Given a DAG (directed acyclic graph) $G=(V,E)$ without multiple edges, i.e., edges with the same source and target vertices, we define:
A vertex $v_j \in V$ is a diamond-join ($\Diamond_J$) vertex if there exists some other vertex $v_f \in V$ such that there are at least two vertex-disjoint paths (except $v_f$ and $v_j$) from $v_f$ to $v_j$.
Furthermore, we call such a corresponding vertex $v_f$ above a diamond-fork ($\Diamond_F$) vertex. And, we call such a pair $(v_f, v_j)$ above a diamond ($\Diamond$) pair.
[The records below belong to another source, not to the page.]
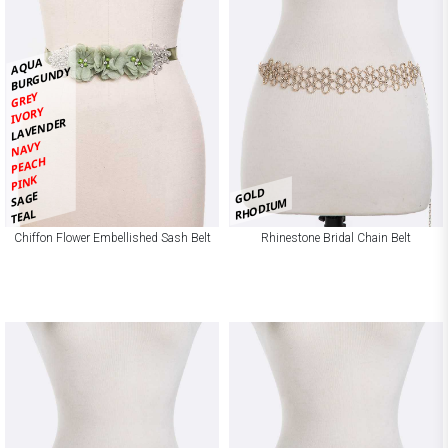
AQUA
BURGUNDY
GREY
IVORY
LAVENDER
NAVY
PEACH
PINK
GOLD
SAGE
RHODIUM
TEAL
Chiffon Flower Embellished Sash Belt
Rhinestone Bridal Chain Belt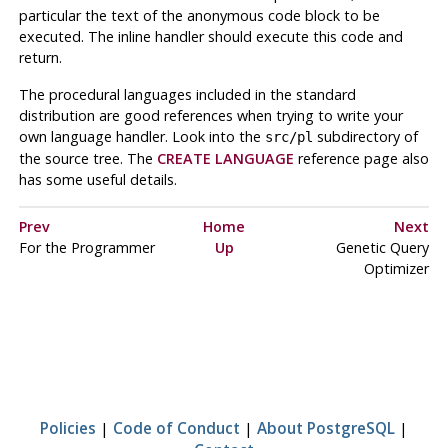
particular the text of the anonymous code block to be
executed. The inline handler should execute this code and
return.
The procedural languages included in the standard
distribution are good references when trying to write your
own language handler. Look into the
subdirectory of
src/pl
the source tree. The
CREATE LANGUAGE
reference page also
has some useful details.
Prev
Home
Next
For the Programmer
Up
Genetic Query
Optimizer
Policies
|
Code of Conduct
|
About PostgreSQL
|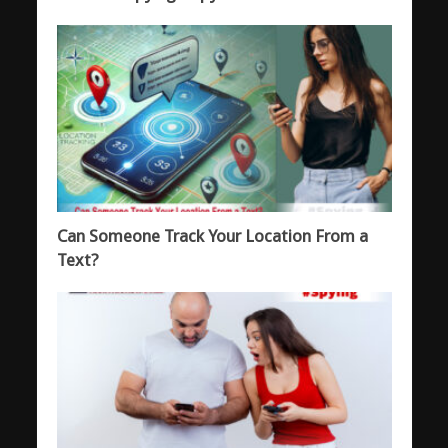
Can Someone Track Your Location From a
Text?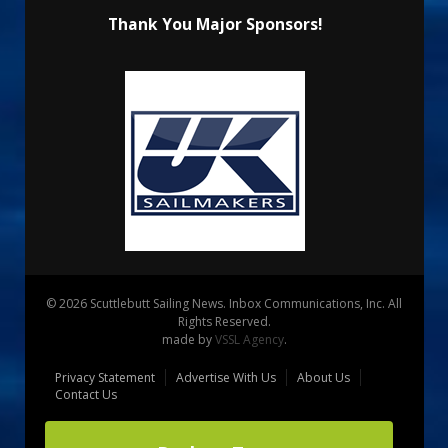
Thank You Major Sponsors!
© 2026 Scuttlebutt Sailing News. Inbox Communications, Inc. All
Rights Reserved.
made by
VSSL Agency
.
Privacy Statement
Advertise With Us
About Us
Contact Us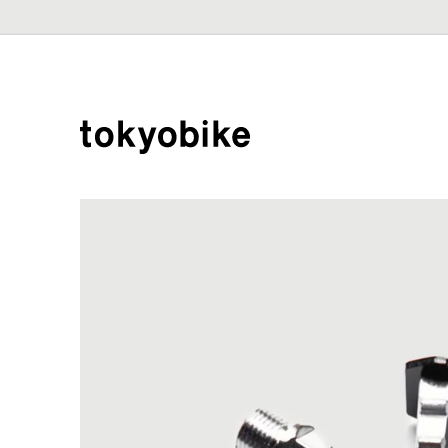
Skip to
content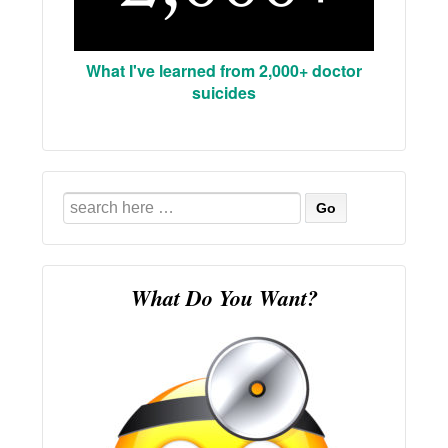
What I've learned from 2,000+ doctor
suicides
Search
for:
What Do You Want?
An Example: In the figure below,
- $E$ and $F$ are $\Diamond_J$ vertices.
- $A$ and $C$ are $\Diamond_F$ vertices.
- $(A,E), (A,F)$ and $(C,F)$ are $\Diamond$ pairs.
The problems are:
- How to identify all the $\Diamond_J$ vertices?
- How to identify all the $\Diamond_F$ vertices?
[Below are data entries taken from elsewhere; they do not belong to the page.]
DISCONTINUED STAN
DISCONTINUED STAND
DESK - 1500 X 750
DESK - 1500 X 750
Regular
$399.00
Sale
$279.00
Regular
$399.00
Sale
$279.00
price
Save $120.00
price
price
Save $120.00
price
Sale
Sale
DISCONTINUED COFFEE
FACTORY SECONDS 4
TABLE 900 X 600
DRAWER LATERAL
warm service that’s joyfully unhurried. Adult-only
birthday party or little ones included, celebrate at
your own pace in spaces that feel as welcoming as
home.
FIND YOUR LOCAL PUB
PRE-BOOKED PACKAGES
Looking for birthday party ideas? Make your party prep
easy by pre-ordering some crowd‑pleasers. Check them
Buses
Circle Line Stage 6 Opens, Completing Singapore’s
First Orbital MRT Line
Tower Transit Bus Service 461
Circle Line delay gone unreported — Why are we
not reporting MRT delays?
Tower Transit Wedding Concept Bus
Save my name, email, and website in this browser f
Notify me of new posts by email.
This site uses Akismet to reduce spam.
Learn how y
- How to identify all the $\Diamond$ pairs?
The algorithms should be as efficient as possible. For example, are there linear algorithms, i.e., in $\Theta(n + m)$, for them, where $|V| = n, |E| = m$?
The first problem is easy: Run DFS on $G$ and the vertices pointed to by cross edges are the $\Diamond_J$ vertices.
I do not know how to solve 2&3 efficiently.
Edit (2016-05-11): I accept the answer by @Chao Xu which solves the third problem in $O(nm)$ (I think it is correct; please peer review it). I am still open to possibly more efficient algorithm for the third problem, like $O(n+m)$.